Most of the activities you do each day require the use of your hands and wrists. Hand and wrist strength allows you to perform many daily activities, including playing sports, playing instruments, cooking, and cleaning. When performing hand and wrist exercises, you can use inexpensive objects around your house, like a soup can, a sock filled with beans, or a full milk jug, advises the National Institute of Aging.
Ball squeezes help you to build your grip strength. Grip strength will help you open jars, pick things up and hold things, according to the NIA. To perform ball squeezes you need a tennis ball, small rubber ball, or other squeezable object about the size of a tennis ball. Hold the ball in one hand and slowly squeeze it as hard as you can for three to five seconds. Slowly relax your hand.

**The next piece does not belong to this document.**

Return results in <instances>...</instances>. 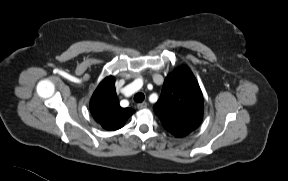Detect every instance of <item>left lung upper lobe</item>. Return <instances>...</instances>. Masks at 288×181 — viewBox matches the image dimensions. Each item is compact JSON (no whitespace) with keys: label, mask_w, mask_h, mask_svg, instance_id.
I'll return each instance as SVG.
<instances>
[{"label":"left lung upper lobe","mask_w":288,"mask_h":181,"mask_svg":"<svg viewBox=\"0 0 288 181\" xmlns=\"http://www.w3.org/2000/svg\"><path fill=\"white\" fill-rule=\"evenodd\" d=\"M153 109L163 127L175 137H184L200 125L203 95L188 67L177 68L166 77Z\"/></svg>","instance_id":"left-lung-upper-lobe-1"}]
</instances>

Repeat 10 to 15 times with each hand.
Thumb opposition exercises help to strengthen the fingers in your hand. Start this exercise by bringing the thumb and index finger of your left hand together. Squeeze them together as hard as you can, without causing yourself pain. Hold for five seconds. Continue this pattern for your middle finger, ring finger, and pinky. Repeat the exercise for three repetitions on each finger, on each hand, advises PhysioAdvisor.com.
Finger adduction also works to strengthen the muscles of your hand and fingers. Start by holding your hand out flat. Keeping your fingers and thumb straight, and your hand flat. Squeeze your fingers and thumb together as hard as possible. Hold for five seconds and relax. PhysioAdvisor.com suggests doing this exercise 10 times for each hand.

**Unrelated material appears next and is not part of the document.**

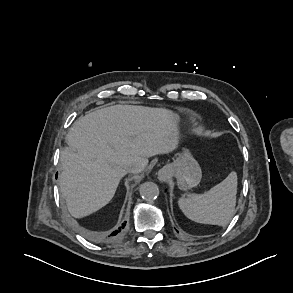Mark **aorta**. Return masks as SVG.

Wrist Flexion and Extension
Performing wrist flexion and extension using some kind of weight for resistance helps build the muscles in the wrist, allowing you to lift heavier objects without straining your wrist, according to the NIA. Sit in a chair with arms. Rest your forearm on the arm of the chair with your hand completely over the end. Hold a weight (can of soup, sock filled with beans, full milk jug or other homemade weight) with your palm facing upward. Slowly extend your wrist as far as comfortable. Slowly flex your wrist as far as comfortable. Repeat 10 to 15 times for each wrist.

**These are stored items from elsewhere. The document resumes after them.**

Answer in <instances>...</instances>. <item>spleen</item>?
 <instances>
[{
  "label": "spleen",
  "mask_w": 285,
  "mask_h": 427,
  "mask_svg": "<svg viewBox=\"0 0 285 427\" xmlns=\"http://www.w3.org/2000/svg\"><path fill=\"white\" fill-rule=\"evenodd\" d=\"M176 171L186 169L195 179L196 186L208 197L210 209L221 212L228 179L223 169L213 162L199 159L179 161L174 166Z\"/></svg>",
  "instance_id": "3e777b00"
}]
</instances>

Wrist Pronation and Supination
Wrist pronation and supination help prevent sprains of the wrist when maneuvering objects. Sit or stand with your arms at your side, elbows bent to a 90-degree angle. Holding a weight rotate your wrist to turn your palm up and then turn your palm down. The University Sports Medicine advises that you keep your elbow still throughout the movement. Repeat this motion for three sets of 10 for each wrist.